Harga emas batangan produksi PT Aneka Tambang Tbk (Antam) pada Sabtu, 4 April 2026, terpantau belum menunjukkan pergerakan berarti. Berdasarkan data terbaru dari laman resmi Logam Mulia, harga emas Antam masih bertahan di level Rp2.857.000 per gram, sama seperti posisi pada perdagangan sehari sebelumnya.
Stabilnya harga ini menandakan adanya fase konsolidasi setelah sebelumnya pasar emas mengalami fluktuasi yang cukup tajam.
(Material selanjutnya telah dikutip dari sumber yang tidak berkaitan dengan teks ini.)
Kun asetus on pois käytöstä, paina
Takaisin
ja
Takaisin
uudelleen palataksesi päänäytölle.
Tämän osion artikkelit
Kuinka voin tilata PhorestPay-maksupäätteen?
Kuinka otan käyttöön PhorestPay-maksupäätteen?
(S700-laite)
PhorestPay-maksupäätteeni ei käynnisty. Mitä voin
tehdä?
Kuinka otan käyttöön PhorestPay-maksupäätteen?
Pada perdagangan Jumat (3/4/2026), harga emas sempat mengalami penurunan signifikan, sehingga pergerakan hari ini cenderung “diam di tempat” sebagai respons dari tekanan sebelumnya.
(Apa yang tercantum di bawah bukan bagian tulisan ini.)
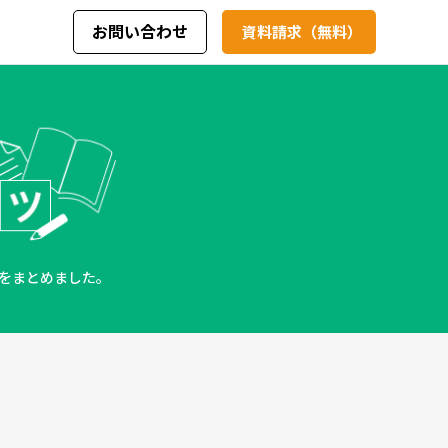
お問い合わせ
資料請求（無料）
をまとめました。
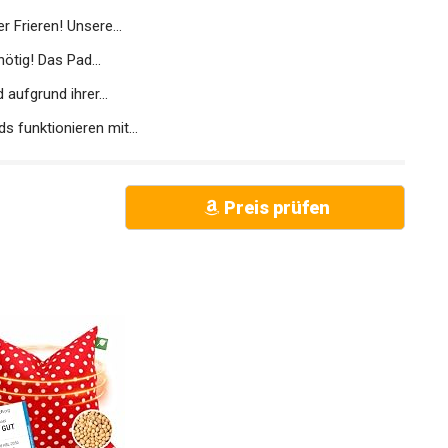
Frieren! Unsere...
tig! Das Pad...
ufgrund ihrer...
funktionieren mit...
Preis prüfen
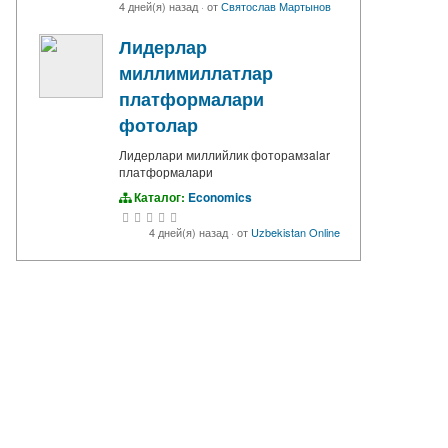
4 дней(я) назад
·
от
Святослав Мартынов
Лидерлар
миллимиллатлар
платформалари
фотолар
Лидерлари миллийлик фоторамзalar
платформалари
Каталог:
Economics
4 дней(я) назад
·
от
Uzbekistan Online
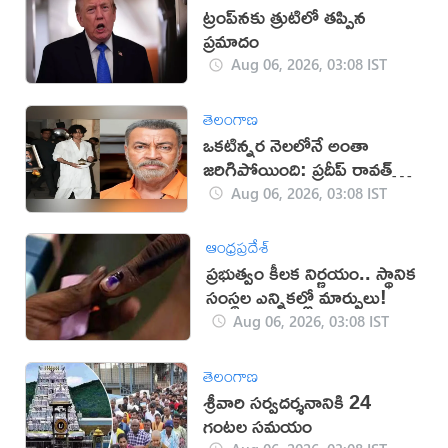
ట్రంప్‌నకు త్రుటిలో తప్పిన
ప్రమాదం
Aug 06, 2026, 03:08 IST
తెలంగాణ
ఒకటిన్నర నెలలోనే అంతా
జరిగిపోయింది: ప్రదీప్ రావత్
కుమారుడు
Aug 06, 2026, 03:08 IST
ఆంధ్రప్రదేశ్
ప్రభుత్వం కీలక నిర్ణయం.. స్థానిక
సంస్థల ఎన్నికల్లో మార్పులు!
Aug 06, 2026, 03:08 IST
తెలంగాణ
శ్రీవారి సర్వదర్శనానికి 24
గంటల సమయం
Tak hanya harga jual, nilai buyback atau harga pembelian kembali emas Antam juga tercatat tidak berubah, yakni berada di kisaran Rp2.577.000 per gram. Kondisi ini menunjukkan keseimbangan sementara antara permintaan dan penawaran di pasar emas domestik.
Rincian Harga Dan Variasi Produk
Emas Antam sendiri tersedia dalam berbagai ukuran, mulai dari 0,5 gram hingga 1 kilogram. Harga per gram biasanya berbeda tergantung ukuran batang emas, di mana ukuran kecil cenderung memiliki harga per gram yang lebih tinggi karena biaya produksi.
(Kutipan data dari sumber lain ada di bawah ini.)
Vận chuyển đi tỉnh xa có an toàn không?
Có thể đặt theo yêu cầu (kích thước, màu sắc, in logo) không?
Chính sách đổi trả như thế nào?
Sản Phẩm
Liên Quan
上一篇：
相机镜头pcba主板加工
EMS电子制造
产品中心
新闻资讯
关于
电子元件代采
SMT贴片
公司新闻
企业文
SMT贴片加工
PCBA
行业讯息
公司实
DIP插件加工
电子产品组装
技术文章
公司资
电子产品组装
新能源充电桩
Sebagai Gambaran, Berikut Beberapa Harga Emas Antam Per 4 April 2026:
- 0,5 gram: Rp1.478.500
- 1 gram: Rp2.857.000
- 2 gram: Rp5.654.000
- 3 gram: Rp8.456.000
- 5 gram: Rp14.060.000
- 10 gram: Rp28.065.000
- 25 gram: Rp70.037.000
- 50 gram: Rp139.995.000
- 100 gram: Rp279.912.000
- 250 gram: Rp699.515.000
- 500 gram: Rp1.398.820.000
- 1.000 gram: Rp2.797.600.000
Harga tersebut belum termasuk pajak dan dapat berubah sewaktu-waktu mengikuti dinamika pasar global maupun nilai tukar rupiah.
Apa Yang Mendorong Harga Tetap Stabil?
Bertahannya harga emas di level ini menunjukkan bahwa pasar sedang berada dalam fase penyesuaian setelah volatilitas tinggi beberapa hari terakhir.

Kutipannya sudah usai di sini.